HowTo Locate the Physical Interface on a multi-host InfiniBand Environment

Version 2

    This post shows a simple way to locate the physical mlx5 device in a multi-host InfiniBand environment.

    This feature is available starting with MLNX_OFED 4.2

     

    References

     

    Overview

    Visualized mlx5 InfiniBand network device that is enabled with SR-IOV, do show which PCI device is virtualized and which is the physical, however, with some multi-host environments, you may not get that notation.

     

    For example: mlx5 InfiniBand port enabled with SR-IOV - you can see here which PCI is virtual.

    $ lspci | grep Mel

    05:00.0 Infiniband controller: Mellanox Technologies MT27700 Family [ConnectX-4]
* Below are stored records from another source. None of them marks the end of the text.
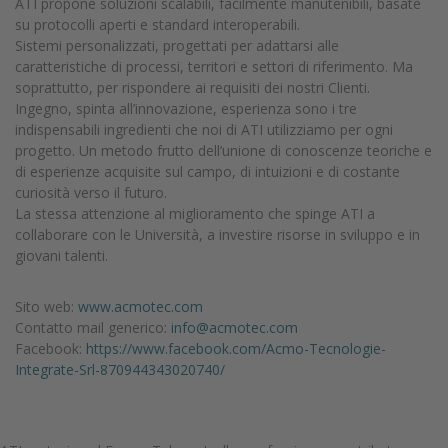
ATI propone soluzioni scalabili, facilmente manutenibili, basate
su protocolli aperti e standard interoperabili.
Sistemi personalizzati, progettati per adattarsi alle
caratteristiche di processi, territori e settori di riferimento. Ma
soprattutto, per rispondere ai requisiti dei nostri Clienti.
Ingegno, spinta all’innovazione, esperienza sono i tre
indispensabili ingredienti che noi di ATI utilizziamo per ogni
progetto. Un metodo frutto dell’unione di conoscenze teoriche e
di esperienze acquisite sul campo, di intuizioni e di costante
curiosità verso il futuro.
La stessa attenzione al miglioramento che spinge ATI a
collaborare con le Università, a investire risorse in sviluppo e in
giovani talenti.
Sito web:
www.acmotec.com
Contatto mail generico:
info@acmotec.com
Facebook:
https://www.facebook.com/Acmo-Tecnologie-
Integrate-Srl-870944343020740/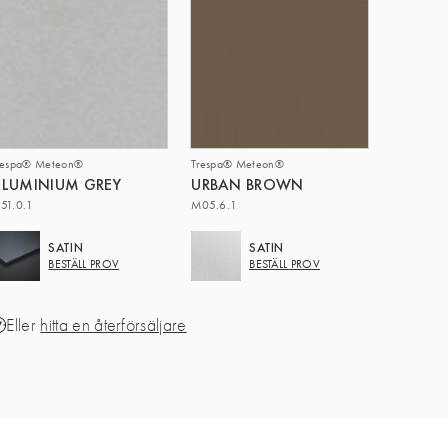
respa® Meteon®
Trespa® Meteon®
LUMINIUM GREY
URBAN BROWN
51.0.1
M05.6.1
SATIN
SATIN
BESTÄLL PROV
BESTÄLL PROV
Eller
hitta en återförsäljare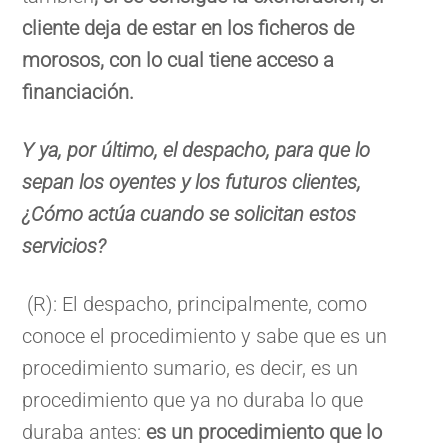
cliente deja de estar en los ficheros de
morosos, con lo cual tiene acceso a
financiación.
Y ya, por último, el despacho, para que lo
sepan los oyentes y los futuros clientes,
¿Cómo actúa cuando se solicitan estos
servicios?
(R): El despacho, principalmente, como
conoce el procedimiento y sabe que es un
procedimiento sumario, es decir, es un
procedimiento que ya no duraba lo que
duraba antes:
es un procedimiento que lo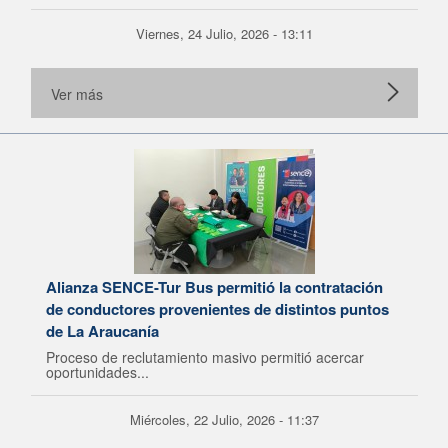
Viernes, 24 Julio, 2026 - 13:11
Ver más
Alianza SENCE-Tur Bus permitió la contratación
de conductores provenientes de distintos puntos
de La Araucanía
Proceso de reclutamiento masivo permitió acercar
oportunidades...
Miércoles, 22 Julio, 2026 - 11:37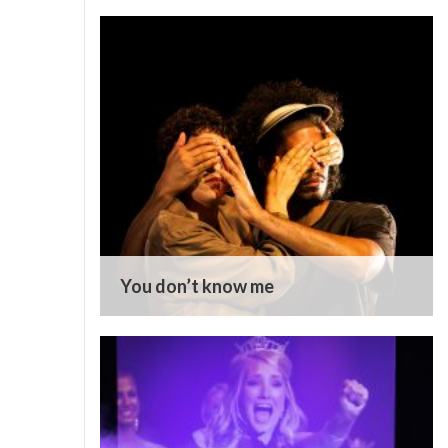
You don’t know me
    05:00.1 Ethernet controller: Mellanox Technologies MT27700 Family [ConnectX-4]

    05:00.2 Infiniband controller: Mellanox Technologies MT27700 Family [ConnectX-4 Virtual Function]

    05:00.3 Infiniband controller: Mellanox Technologies MT27700 Family [ConnectX-4 Virtual Function]

    05:00.4 Infiniband controller: Mellanox Technologies MT27700 Family [ConnectX-4 Virtual Function]

    05:00.5 Infiniband controller: Mellanox Technologies MT27700 Family [ConnectX-4 Virtual Function]

     

    In this other example we have multihost InfiniBand environment while 0003 are the physical devices and the 0033 are the VFs, but no notation.

    # lspci | grep Mel

    0003:01:00.0 Infiniband controller: Mellanox Technologies MT28800 Family [ConnectX-5 Ex]

    0003:01:00.1 Infiniband controller: Mellanox Technologies MT28800 Family [ConnectX-5 Ex]

    0033:01:00.0 Infiniband controller: Mellanox Technologies MT28800 Family [ConnectX-5 Ex]

    0033:01:00.1 Infiniband controller: Mellanox Technologies MT28800 Family [ConnectX-5 Ex]

     

    To find out with device is physical, and can run openSM, print the has_smi paramter in the following path.

    # cat /sys/class/infiniband/mlx5_0/ports/1/has_smi

    1

    # cat /sys/class/infiniband/mlx5_1/ports/1/has_smi

    1

    # cat /sys/class/infiniband/mlx5_2/ports/1/has_smi

    0

    # cat /sys/class/infiniband/mlx5_3/ports/1/has_smi

    0

     

    As you can see mlx5_0 and mlx5_1 devices are physical (has_smi=1). For our example, you could run openSM on ports.